The formula is incorrect. Take for instance $\mathbb{Z}$ as ground ring, and $S$ to be the set of all sequences of integers indexed by integers with only finitely many nonzero terms: $S=\bigoplus_{i\in\mathbb{Z}} \mathbb{Z}$ consider now $M$ with $M_0=S$ and all other $M_i=0$. There is a natural map $\psi:M\rightarrow S$ which sends every sequence in $M_0=S$ to the sum of its terms in the corresponding degrees: $\psi(s=(\dots,0,s_{-N},\dots,s_{N},0,\dots))=\sigma=(\sigma_i)_{i\in\mathbb{Z}}$ where for each $i\in\mathbb{Z}, \sigma_i=s_i$... Doesn't this look silly? Have I gone to such lengths to define the identity morphism? $\psi$ is indeed the identity morphism between the two modules, but it is absolutely not the identity morphism between the two graded modules: by construction, $M$ is concentrated in degree $0$ while $S$ has a copy of the integers in every rank. In any case, $\psi$ is by no means a finite sum of morphisms from $M_0$ to different degrees of the graded group $S$.

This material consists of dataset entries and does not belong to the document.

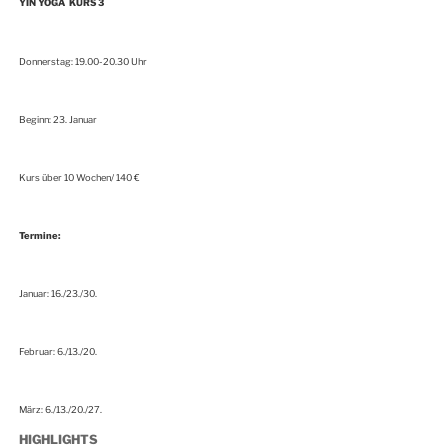
YIN YOGA
KURS 3
Donnerstag: 19.00-20.30 Uhr
Beginn: 23. Januar
Kurs über 10 Wochen/ 140 €
Termine:
Januar: 16./23./30.
Februar: 6./13./20.
März: 6./13./20./27.
HIGHLIGHTS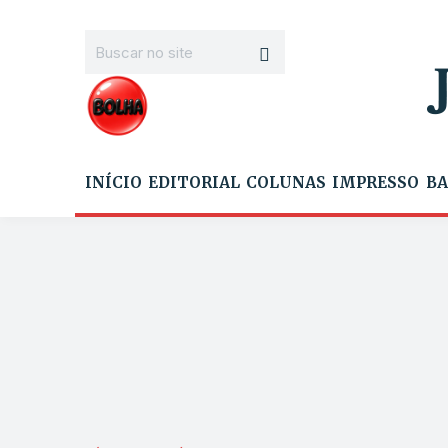
INÍCIO
EDITORIAL
COLUNAS
IMPRESSO
BA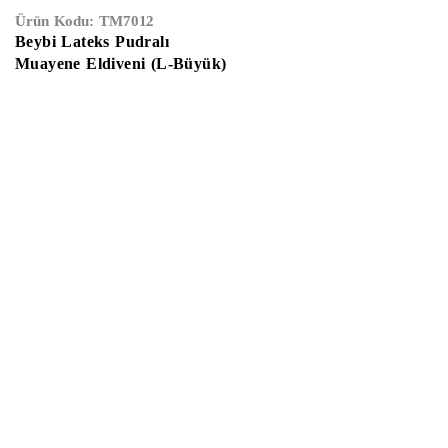
Ürün Kodu:
TM7012
Beybi Lateks Pudralı
Muayene Eldiveni (L-Büyük)
Anasayfa
Hakkımızda
Gizlilik Sözleşmesi
Kullanıcı Sözleşmes
İletişim
E-Katalog
Çalışma Saatleri:
Haftaiçi
09:00 –
19:00
Cumartesi
10:00 – 17:00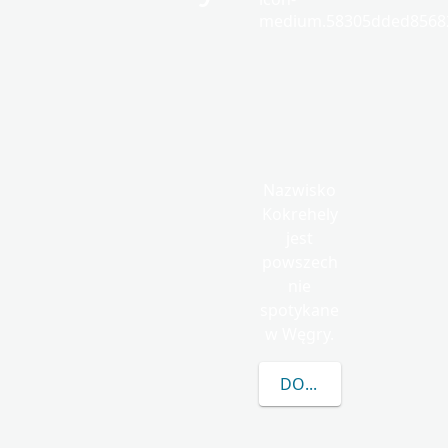
medium.58305dded85682
Nazwisko
Kokrehely
jest
powszech
nie
spotykane
w Węgry.
DOWIEDZ SIĘ WIĘCEJ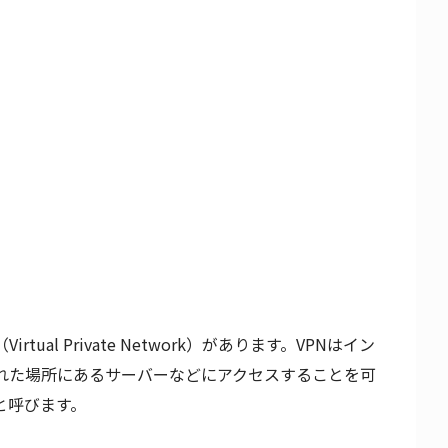
ual Private Network）があります。VPNはイン
れた場所にあるサーバーなどにアクセスすることを可
と呼びます。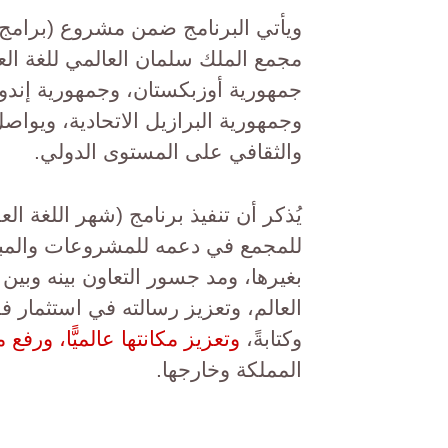
ويأتي البرنامج ضمن مشروع (برامج ع
مجمع الملك سلمان العالمي للغة العر
جمهورية أوزبكستان، وجمهورية إندون
وجمهورية البرازيل الاتحادية، ويواص
والثقافي على المستوى الدولي.
يُذكر أن تنفيذ برنامج (شهر اللغة ال
للمجمع في دعمه للمشروعات والمبادرا
بغيرها، ومد جسور التعاون بينه وبين 
العالم، وتعزيز رسالته في استثمار 
وكتابةً،
وتعزيز مكانتها عالميًّا، ورفع
المملكة وخارجها.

What this means, is that in general you don't have that a morphism into a direct sum decomposes as a sum of morphisms into each component of the target space. However, if you assume that for all $i$ the group $M_i$ is finitely generated as a $R$-module, then the formula is true!
For completeness sake, you should remember that $\mathrm{Hom}_R(\bigoplus_{i\in I} M_i, N)\simeq\prod_{i\in I}\mathrm{Hom}_R(M_i,N)$ and $\mathrm{Hom}_R(M,\prod_{i\in I} N_i)\simeq \prod_{i\in I}\mathrm{Hom}_R(M,N_i)$ and whenever $M$ is finitely generated as a $R$-module, then $\mathrm{Hom}_R(M,\bigoplus_{i\in I} N_i)\simeq\bigoplus_{i\in I}\mathrm{Hom}_R(M,N_i), $ while generally theright hand side may be a strict subset of the left hand side.